Najla Alameldin Professor Wheat English 106 03-21-2011 A Cultural Criticism on Diane DiPrima’s “The Practice of Magical Evocation” As a young girl growing up in an Italian American family, DiPrima began to witness expectations that she did not like about her culture. At eight years old she experienced her first expectation as a female in her family but this was not an expectation she felt positively on. In an interview given by David Hadbawnik, DiPrima says that one day her mother was very sick and couldn’t get out of bed; she called for DiPrima and said to her, “You let that man wash a dish. DiPrima says, that at that moment she thought her mother was crazy and that the only thing on her mind was “What do you mean, I let him was a dish? You know, he’s the grown up. ” Females growing up in Italian American households in the 1950s and 1960s were expected to learn the duties of their mothers. These duties included those activities that were confined to the home such as the typical cooking and cleaning. In an interview with David Hadbawnik, DiPrima says that women in Italian American families sat inferior to the men of their household while the men were considered to be a “luxury. Daughters of Italian American families were also expected to never leave home before marriage; marriage to that of an Italian or Italian American man. There was to be no sexual relationships outside of marriage and sexual relations within marriage were to be kept secret. Raised in this Italian American household; Diane DiPrima did not rise to the standards set by her culture and flouted many of her family’s rules and beliefs.
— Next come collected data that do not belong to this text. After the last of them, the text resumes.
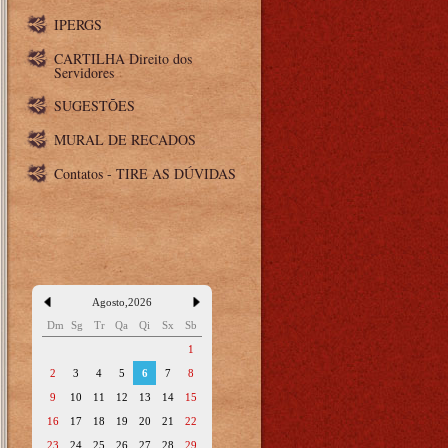
IPERGS
CARTILHA Direito dos
Servidores
SUGESTÕES
MURAL DE RECADOS
Contatos - TIRE AS DÚVIDAS
Agosto
,
2026
Dm
Sg
Tr
Qa
Qi
Sx
Sb
1
2
3
4
5
6
7
8
9
10
11
12
13
14
15
16
17
18
19
20
21
22
23
24
25
26
27
28
29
However she later helped redefine the expectations of an Italian American woman through her literature.
When viewing Diane DiPrima’s “The Practice of Magical Evocation” through a cultural lens of women in 1950’s and 60’s Italian American households, it is evident that the text counteracts this culture by discussing her own sexuality and putting women on a higher pedestal of power. In “The Practice of Magical Evocation,” Diane DiPrima expresses her sexuality freely and prominently. She is frank, even blatant, about sex that in her own girlhood were kept private to the point of secrecy (Kirschenbaum 61).
That she was a young, Italian American woman, in 1969, having sex at all and outside of marriage, and writing about it is what remains so remarkable even today (Quinn 178). In her poem, she chooses to put a quote by Gary Snyder before her own actual text. The quotes states, “The female is fertile, and discipline (contra naturam) only confuses her” (361). The choosing of this quote declines her parental and cultures’ standards and foreshadows the sexual expression in her poem.

For DiPrima, sexual liberation is freedom from the old world of Italian American ethics, and into the new world of permission to do, say and be who she wants to be, and then to write about it (Quinn 179). Aside from flouting her family’s and culture’s conventions, DiPrima’s greatest transgression may be that she dares to write about herself in the first place. As Mary Jo Bona reminds us: “the fact that the Italian American woman…has chosen writing to express the self illustrates her ability to break away from traditional emphasis on family, one that implicitly enforces silence upon its members to insure that its family secrets are kept. This code of silence, a common theme in Italian American literature, is explicitly feminized in DiPrima’s literature, DiPrima talks about herself as possessing an actual body, with body parts, and bodily functions and pleasures (Quinn 178). In a line of her poem, DiPrima says, “the female is ductile and (stroke after stroke) built for masochistic calm” (361). Here DiPrima is saying that the body of a female is built to be molded for sex and is also built so that we gain the sexual gratification that depends on physical pain.
DiPrima expresses this because instead of remaining untouched until marriage like her culture implies, she rather be with who she wants and when she wants, and apply her body to what it is built for. DiPrima goes far beyond revealing the secrets about family, to unveiling the very secrets of Italian American womankind, not in the persona of the immaculate, mysterious Virgin Mary, but to the menstruating, independent, orgasm-seeking Diane (Quinn 179). She is having sex with multiple partners, male and female, and perhaps most egregious of all, having these relationships with non-Italians.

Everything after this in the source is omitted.